Entonces, el circo despierta, el evento comienza con un retraso breve. Los hombres vuelan. Volver a ser niño no es una metáfora; es un mandato. Durante quince minutos, la magia toma el control, el tiempo desaparece, y todo parece posible.
La representación avanza en un caos controlado: el ritmo de coreografías que recuerdan Las Vegas al golpe de la canción Mambo No. 5. Luego aparecen los payasos, con cinco minutos de carcajadas que sirven como un breve respiro antes de que lo extraño irrumpa: el hombre de dos cabezas. El absurdo domina la pista y, de alguna forma, todo cobra sentido.
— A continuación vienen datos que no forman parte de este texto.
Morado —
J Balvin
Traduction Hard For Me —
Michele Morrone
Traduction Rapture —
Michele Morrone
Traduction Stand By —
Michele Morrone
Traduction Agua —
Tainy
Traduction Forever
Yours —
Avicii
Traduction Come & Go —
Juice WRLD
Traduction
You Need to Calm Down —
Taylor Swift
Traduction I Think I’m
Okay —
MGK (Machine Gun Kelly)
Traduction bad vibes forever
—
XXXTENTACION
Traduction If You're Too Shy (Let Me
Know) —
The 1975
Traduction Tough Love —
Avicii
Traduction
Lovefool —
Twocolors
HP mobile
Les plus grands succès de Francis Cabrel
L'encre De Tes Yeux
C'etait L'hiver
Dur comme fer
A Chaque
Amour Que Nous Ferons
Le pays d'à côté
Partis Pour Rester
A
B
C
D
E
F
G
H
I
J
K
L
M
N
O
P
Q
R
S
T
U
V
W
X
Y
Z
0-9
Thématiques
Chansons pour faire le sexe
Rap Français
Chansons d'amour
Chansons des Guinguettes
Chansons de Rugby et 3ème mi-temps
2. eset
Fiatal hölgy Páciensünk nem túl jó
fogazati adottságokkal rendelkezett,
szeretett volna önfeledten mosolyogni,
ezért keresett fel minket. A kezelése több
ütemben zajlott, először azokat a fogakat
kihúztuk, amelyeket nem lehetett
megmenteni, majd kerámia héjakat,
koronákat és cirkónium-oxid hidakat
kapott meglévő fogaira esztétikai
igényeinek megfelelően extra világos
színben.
Los malabaristas regresan para desafiar la gravedad, antes de que el mago ocupe el escenario y transforme el aire, como si cada truco detuviera los corazones. El intermedio trae un alivio breve. Pero apenas comienza la segunda parte, la función explota en exotismo: princesas tailandesas, agua y luces que convierten la pista en un delirio. Los trapecistas cruzan el vacío y el público olvida respirar. El cierre entrega un adiós que no suena definitivo. Setenta años de circo dejan magia suspendida en el aire, un eco que se niega a desaparecer.
El circo Tihany es un espectáculo para los más pequeños de casa y para gente que no teme volver a la infancia. Hasta el 16 de febrero, en funciones de lunes a jueves, 19:00 horas; viernes y sábado, 16:00 y 20:00, y domingos: 11:30, 15:00 y 19:00. Costo de boletos en quetzales y disponibles en taquilla: Palco VIP, 440; Diamante, 375; Oro, 340; Platea Plus, 280; Platea lateral, 240; General 170.